«Detailed Program

ID 22

A HYBRID APPROACH FOR THE NUMERICAL SIMULATION OF FLUID PHASE DISPERSION PROCESSES

Jochen Schutze
Ansys Inc.
Germany

Vivek Kumar
Ansys Inc.
India

Markus Braun
Ansys Inc.
Germany

Muhammad Sami
Ansys Inc.
United States

 

Abstract:

This numerical work presents a novel approach to model primary atomization. Innumerable processes require the dispersion of one fluid into another such as fuel sprays in combustion, liquid sprays in cooling towers, spray dryers etc. The primary goal is the creation of a large specific inter-phase boundary area by fine dispersion of a fluid into small droplets. Many influential factors determine the particle size distribution and subsequent heat and mass transfer between the particles and the continuous phase.

However, the initial process that disrupts a continuous flow, or jet, of a fluid into filaments, ligaments and droplets is highly dependent on geometric details of the nozzle as well as flow parameters in the nozzle and around it. Therefore, predictive simulations of the primary breakup often times resolve the initial and intermediate structures that are eventually broken down into (fluid) particles using the “volume of fluid” (VOF) Eulerian multi-phase fluid flow simulation approach. Since there usually is no clear spatial separation between primary and secondary breakup, recent work has made it possible to combine both simulation techniques in a single calculation in Ansys FLUENT CFD solver. This procedure makes the numerical prediction of nozzle flows and droplet size distributions more affordable.

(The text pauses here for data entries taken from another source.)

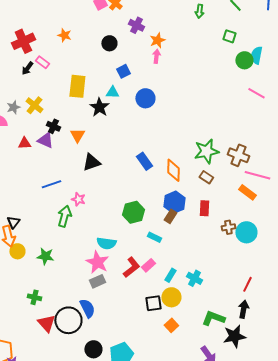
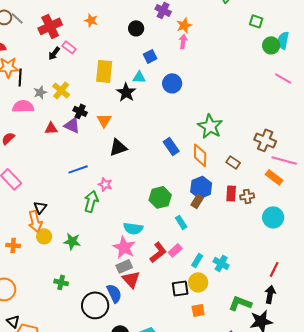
green star: (206, 151) -> (210, 126), moved, turned -30
brown cross: (228, 227) -> (247, 196), moved
cyan rectangle: (154, 237) -> (181, 222), turned 32
red triangle: (46, 323) -> (131, 279), moved
orange square: (171, 325) -> (198, 310), turned 32

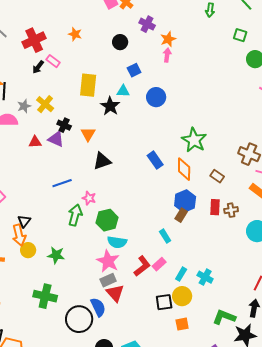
green hexagon: (160, 197) -> (107, 220), moved
green cross: (61, 282) -> (45, 296), size x1.6

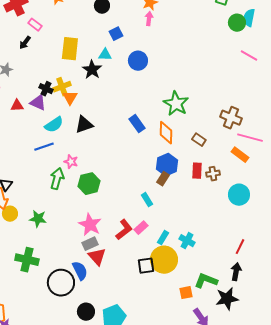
black arrow: (38, 67) -> (25, 43), moved
yellow cross: (45, 104) -> (62, 87), moved, turned 30
cyan semicircle: (117, 242) -> (54, 125), moved, turned -42
yellow circle: (182, 296) -> (164, 260), size x1.4
orange square: (182, 324) -> (186, 293), moved

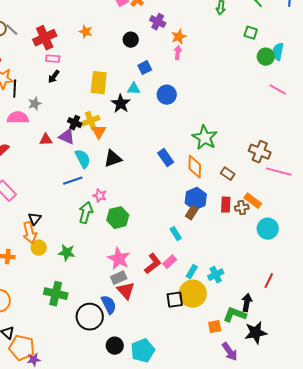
pink rectangle: (35, 25) -> (53, 59), moved, turned -32
cyan semicircle: (54, 125) -> (83, 159), turned -84
orange rectangle: (240, 155) -> (253, 201), moved
cyan cross: (187, 241) -> (216, 275), turned 35
black arrow: (236, 272) -> (247, 303), moved

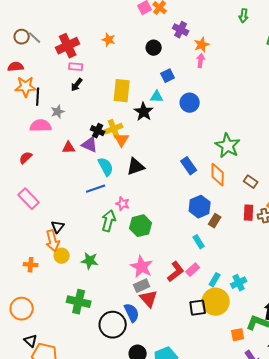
blue hexagon: (196, 199) -> (200, 207), moved

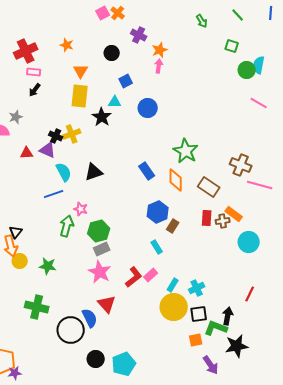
green arrow: (244, 16) -> (202, 21), turned -40
orange triangle: (122, 140) -> (81, 71), moved
brown rectangle: (251, 182) -> (209, 187), size x1.5
gray rectangle: (142, 286) -> (102, 249), moved
black square: (198, 308) -> (199, 314), moved

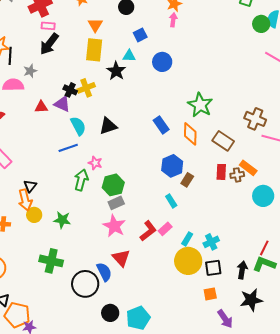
black arrow: (35, 90) -> (49, 44), size x1.6
green L-shape: (216, 328) -> (264, 264), moved

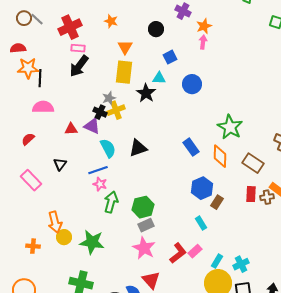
gray star: (30, 71) -> (109, 98), moved
pink star: (95, 163) -> (100, 184), moved
black triangle: (30, 186) -> (60, 164), moved
green star: (62, 220) -> (92, 242), size x1.4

We describe the components of the integrated VOF-DPM (Lagrangian) simulation setup, and present results from first validation simulations looking at liquid atomization. In the setup, important components are a robust VOF formulation, LES Turbulence model along with adaptive meshing to keep the cell count low, the identification of lumps in the VOF solution and conversion into particles in the Lagrangian framework, the concept of representative particle “parcels”, secondary breakup models and efficient parallel processing. Several examples are included.